Determine how many lines below contain the string "nous" and give that number without anything else.
☆ ☆ ☆ ☆
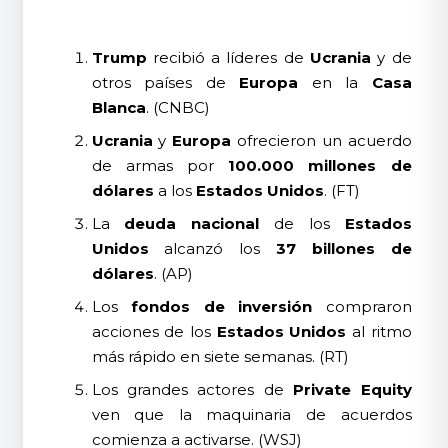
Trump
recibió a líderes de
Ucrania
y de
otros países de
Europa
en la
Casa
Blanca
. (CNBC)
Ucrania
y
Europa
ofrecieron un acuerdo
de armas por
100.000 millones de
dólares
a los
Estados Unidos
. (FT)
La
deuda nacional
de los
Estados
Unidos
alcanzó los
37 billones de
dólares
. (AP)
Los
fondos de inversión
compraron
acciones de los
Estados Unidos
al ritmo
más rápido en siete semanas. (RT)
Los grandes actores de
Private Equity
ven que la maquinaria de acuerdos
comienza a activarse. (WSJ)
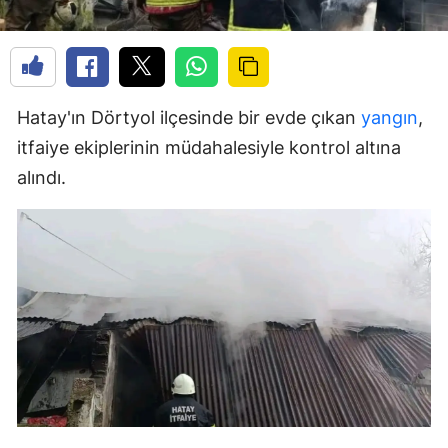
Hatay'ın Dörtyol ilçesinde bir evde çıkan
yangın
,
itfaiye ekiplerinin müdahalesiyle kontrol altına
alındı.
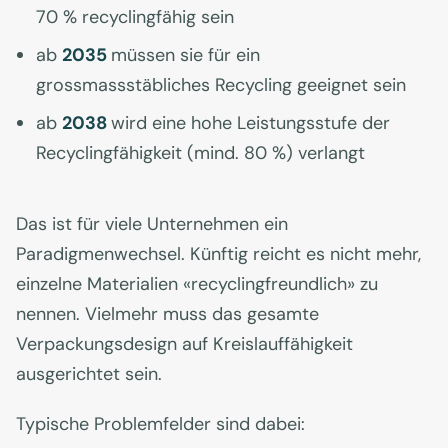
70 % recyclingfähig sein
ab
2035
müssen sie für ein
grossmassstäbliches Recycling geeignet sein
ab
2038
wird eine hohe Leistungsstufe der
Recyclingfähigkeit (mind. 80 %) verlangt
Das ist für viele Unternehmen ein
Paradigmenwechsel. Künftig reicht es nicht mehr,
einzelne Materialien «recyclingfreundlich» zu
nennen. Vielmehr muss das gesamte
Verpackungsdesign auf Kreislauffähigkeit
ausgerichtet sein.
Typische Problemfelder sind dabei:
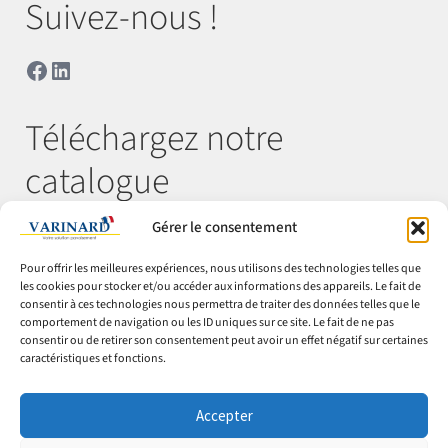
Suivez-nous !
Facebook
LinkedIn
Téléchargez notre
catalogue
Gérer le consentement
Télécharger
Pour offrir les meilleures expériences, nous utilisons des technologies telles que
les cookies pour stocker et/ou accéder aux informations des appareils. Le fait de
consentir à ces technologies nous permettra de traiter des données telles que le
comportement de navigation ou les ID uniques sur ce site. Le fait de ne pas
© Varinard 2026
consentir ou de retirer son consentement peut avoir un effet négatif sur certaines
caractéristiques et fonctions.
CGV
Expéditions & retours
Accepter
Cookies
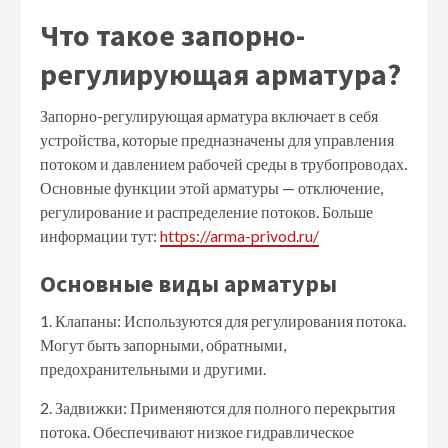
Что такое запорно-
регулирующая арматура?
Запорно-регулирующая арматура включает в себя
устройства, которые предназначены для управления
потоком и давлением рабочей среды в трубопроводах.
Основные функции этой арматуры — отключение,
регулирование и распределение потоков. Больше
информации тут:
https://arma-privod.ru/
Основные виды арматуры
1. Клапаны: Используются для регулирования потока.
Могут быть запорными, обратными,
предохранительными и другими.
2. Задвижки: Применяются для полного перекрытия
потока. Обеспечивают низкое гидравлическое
☆ ☆ ☆ ☆
[Solution for this exercise] 3